> _Task statement_
Reproduce word for word, from the entries below, the line with "Accueil (19, 144)", the line with "Compétitions (481, 54)", and every line between them, and nothing more.
:: The input
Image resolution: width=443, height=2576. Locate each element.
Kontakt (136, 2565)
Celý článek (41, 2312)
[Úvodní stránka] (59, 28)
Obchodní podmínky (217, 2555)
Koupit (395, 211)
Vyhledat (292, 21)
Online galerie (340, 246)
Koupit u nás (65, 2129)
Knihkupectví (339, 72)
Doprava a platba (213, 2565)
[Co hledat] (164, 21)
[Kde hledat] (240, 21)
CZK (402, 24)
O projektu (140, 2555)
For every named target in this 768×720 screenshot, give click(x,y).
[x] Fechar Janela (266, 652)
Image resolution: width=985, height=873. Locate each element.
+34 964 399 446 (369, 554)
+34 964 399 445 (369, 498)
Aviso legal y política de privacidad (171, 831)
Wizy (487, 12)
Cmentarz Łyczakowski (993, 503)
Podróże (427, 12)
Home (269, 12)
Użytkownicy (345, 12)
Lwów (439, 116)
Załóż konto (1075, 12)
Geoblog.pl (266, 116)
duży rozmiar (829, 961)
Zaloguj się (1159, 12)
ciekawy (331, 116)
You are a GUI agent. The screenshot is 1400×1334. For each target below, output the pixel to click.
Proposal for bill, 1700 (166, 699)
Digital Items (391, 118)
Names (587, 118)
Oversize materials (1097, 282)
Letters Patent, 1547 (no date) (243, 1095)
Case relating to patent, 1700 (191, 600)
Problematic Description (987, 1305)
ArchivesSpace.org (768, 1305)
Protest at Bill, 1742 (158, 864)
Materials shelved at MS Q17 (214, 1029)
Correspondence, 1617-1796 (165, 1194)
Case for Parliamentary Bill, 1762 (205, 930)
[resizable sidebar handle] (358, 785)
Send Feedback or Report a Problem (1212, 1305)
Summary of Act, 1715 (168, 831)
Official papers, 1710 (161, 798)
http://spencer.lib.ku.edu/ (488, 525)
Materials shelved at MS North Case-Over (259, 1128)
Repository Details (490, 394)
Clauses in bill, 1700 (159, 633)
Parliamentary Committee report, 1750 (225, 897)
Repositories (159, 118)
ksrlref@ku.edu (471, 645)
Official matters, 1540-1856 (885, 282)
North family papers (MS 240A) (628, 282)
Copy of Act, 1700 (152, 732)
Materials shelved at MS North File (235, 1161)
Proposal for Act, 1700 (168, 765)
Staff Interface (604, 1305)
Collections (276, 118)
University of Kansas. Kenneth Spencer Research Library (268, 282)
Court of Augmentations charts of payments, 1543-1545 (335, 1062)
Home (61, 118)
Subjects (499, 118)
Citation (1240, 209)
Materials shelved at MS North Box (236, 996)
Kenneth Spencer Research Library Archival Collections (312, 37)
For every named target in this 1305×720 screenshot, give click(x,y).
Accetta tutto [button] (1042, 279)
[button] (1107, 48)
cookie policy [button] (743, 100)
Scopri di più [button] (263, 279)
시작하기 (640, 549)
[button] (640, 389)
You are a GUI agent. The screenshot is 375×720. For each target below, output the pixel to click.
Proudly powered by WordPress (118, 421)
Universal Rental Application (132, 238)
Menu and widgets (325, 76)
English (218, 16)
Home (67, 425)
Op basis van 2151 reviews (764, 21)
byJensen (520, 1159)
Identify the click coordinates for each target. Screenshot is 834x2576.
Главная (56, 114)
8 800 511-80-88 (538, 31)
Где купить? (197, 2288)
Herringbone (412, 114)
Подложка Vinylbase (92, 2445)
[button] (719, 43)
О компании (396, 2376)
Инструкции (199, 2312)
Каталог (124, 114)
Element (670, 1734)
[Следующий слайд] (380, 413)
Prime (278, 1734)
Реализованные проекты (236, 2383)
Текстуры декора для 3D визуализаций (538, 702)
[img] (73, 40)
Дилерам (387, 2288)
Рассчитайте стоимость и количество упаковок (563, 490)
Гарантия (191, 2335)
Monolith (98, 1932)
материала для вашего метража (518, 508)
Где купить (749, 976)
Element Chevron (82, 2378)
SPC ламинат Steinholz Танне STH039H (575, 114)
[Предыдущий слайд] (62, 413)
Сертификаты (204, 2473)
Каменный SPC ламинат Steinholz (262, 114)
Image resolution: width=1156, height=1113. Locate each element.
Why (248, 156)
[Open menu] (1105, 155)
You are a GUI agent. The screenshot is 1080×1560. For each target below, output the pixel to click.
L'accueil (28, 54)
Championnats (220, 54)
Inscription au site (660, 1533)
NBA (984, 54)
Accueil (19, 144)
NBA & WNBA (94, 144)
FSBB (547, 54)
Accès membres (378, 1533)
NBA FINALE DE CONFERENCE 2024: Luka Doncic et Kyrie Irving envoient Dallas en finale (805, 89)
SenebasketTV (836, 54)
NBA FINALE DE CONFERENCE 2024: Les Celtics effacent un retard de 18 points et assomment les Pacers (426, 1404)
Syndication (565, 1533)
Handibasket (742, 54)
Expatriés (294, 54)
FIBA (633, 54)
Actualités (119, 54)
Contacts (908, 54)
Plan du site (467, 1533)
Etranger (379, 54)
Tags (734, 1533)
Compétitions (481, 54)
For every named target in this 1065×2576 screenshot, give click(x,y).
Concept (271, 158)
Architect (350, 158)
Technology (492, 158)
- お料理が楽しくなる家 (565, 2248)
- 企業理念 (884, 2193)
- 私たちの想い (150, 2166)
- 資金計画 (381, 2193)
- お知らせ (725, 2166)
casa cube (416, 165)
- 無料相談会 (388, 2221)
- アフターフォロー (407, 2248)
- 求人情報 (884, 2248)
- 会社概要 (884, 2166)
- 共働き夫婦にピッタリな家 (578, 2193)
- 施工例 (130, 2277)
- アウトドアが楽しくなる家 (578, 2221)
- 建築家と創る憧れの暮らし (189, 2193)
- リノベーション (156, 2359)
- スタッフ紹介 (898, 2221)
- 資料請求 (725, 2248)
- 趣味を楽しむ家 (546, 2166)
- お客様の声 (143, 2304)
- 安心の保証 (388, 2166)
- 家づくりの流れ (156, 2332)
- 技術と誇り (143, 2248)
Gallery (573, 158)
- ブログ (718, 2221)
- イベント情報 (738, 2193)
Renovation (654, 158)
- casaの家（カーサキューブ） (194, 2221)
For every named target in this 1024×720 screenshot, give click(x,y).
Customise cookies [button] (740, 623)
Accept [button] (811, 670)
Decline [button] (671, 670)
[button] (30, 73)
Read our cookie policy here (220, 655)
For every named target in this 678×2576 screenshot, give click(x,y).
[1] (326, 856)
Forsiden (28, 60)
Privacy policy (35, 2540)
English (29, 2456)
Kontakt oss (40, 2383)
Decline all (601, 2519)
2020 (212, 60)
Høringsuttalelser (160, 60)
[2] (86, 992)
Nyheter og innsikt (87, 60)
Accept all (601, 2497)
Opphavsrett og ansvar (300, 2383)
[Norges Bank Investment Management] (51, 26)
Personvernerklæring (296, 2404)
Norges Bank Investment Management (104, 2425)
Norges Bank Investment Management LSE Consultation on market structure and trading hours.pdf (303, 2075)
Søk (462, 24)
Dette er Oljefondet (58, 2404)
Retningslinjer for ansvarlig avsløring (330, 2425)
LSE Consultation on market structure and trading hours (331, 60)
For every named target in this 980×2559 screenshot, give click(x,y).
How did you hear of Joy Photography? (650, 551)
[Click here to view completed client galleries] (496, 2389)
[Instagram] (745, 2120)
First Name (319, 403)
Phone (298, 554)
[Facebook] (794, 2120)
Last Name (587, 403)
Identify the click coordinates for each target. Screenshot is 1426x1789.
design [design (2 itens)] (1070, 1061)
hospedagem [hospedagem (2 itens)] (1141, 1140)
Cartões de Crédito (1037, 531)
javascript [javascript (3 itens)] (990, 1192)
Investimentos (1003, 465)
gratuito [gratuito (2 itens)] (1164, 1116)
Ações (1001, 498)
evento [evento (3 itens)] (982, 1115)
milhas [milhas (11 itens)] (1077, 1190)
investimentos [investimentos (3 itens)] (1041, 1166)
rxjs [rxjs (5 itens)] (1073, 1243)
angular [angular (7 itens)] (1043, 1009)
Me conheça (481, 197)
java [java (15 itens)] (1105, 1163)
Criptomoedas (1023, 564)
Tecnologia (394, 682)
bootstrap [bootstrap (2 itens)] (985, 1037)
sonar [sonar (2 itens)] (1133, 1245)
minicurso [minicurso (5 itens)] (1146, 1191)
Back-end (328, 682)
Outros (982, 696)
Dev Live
::::
> _Result of the task_
Accueil (19, 144)
NBA & WNBA (94, 144)
FSBB (547, 54)
Accès membres (378, 1533)
NBA FINALE DE CONFERENCE 2024: Luka Doncic et Kyrie Irving envoient Dallas en finale (805, 89)
SenebasketTV (836, 54)
NBA FINALE DE CONFERENCE 2024: Les Celtics effacent un retard de 18 points et assomment les Pacers (426, 1404)
Syndication (565, 1533)
Handibasket (742, 54)
Expatriés (294, 54)
FIBA (633, 54)
Actualités (119, 54)
Contacts (908, 54)
Plan du site (467, 1533)
Etranger (379, 54)
Tags (734, 1533)
Compétitions (481, 54)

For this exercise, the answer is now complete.